A large oak altarpiece, probably made c1400 for the Dominican nuns of Dartford Priory, featuring portraits of saints, including St Agatha, St Catherine and St Margaret. [Battel Hall Retable © Leeds Castle]

Aside from her big cat preoccupations, Margaret, was praised for “her valiant courage and undaunted spirit”, and led the Lancastrian side in the War of the Roses.

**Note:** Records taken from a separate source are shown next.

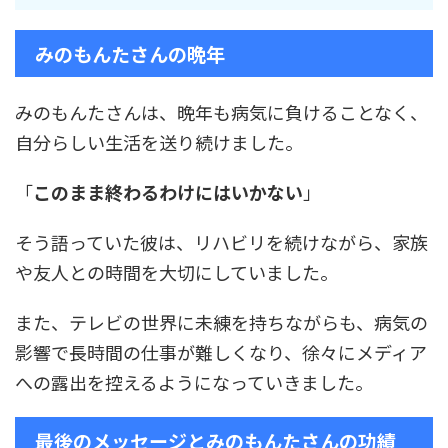
みのもんたさんの晩年
みのもんたさんは、晩年も病気に負けることなく、
自分らしい生活を送り続けました。
「
このまま終わるわけにはいかない
」
そう語っていた彼は、リハビリを続けながら、家族
や友人との時間を大切にしていました。
また、テレビの世界に未練を持ちながらも、病気の
影響で長時間の仕事が難しくなり、徐々にメディア
への露出を控えるようになっていきました。
最後のメッセージとみのもんたさんの功績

Other notable women featured in the exhibition include the visionary, prophet and author Hildegard of Bingen; Estellina Conat, the first recorded woman to print a book under her own name; Christine de Pizan, the first professional woman author in Europe and Joan of Arc, the visionary and military leader who led the French to triumph at the siege of Orléans.

We see the original letter from Joan to the citizens of Riom in 1429, asking that they provide her with military aid, which contains the earliest known example of her signature and has never before been displayed outside France.

 

La sainte abbaye (The Holy Abbey), France, 1290s, miniature showing nuns attending church [The nuns’ procession to mass: Yates Thompson MS 11, f. 6v © British Library Board]

There is also The Book of Margery Kempe, the earliest known autobiography in English. Written in around 1438, it is the only surviving copy and chronicles her life as a female mystic.
For the romantically inclined there is the oldest surviving Valentine’s Day letter in the English language, sent in 1477 by gentlewoman Margery Brews to her aristocratic fiancé John Paston.

As this brilliant, insightful and often quirky exhibition concludes, through these words, artworks, objects and recorded experiences “medieval women declare that they existed, that they had personality, presence and vital things to say. It is our task to seek them out and learn from them.”

• Medieval Women: In Their Own Words is at the British Library, 96 Euston Road, NW1 2DB until March 2, 2025.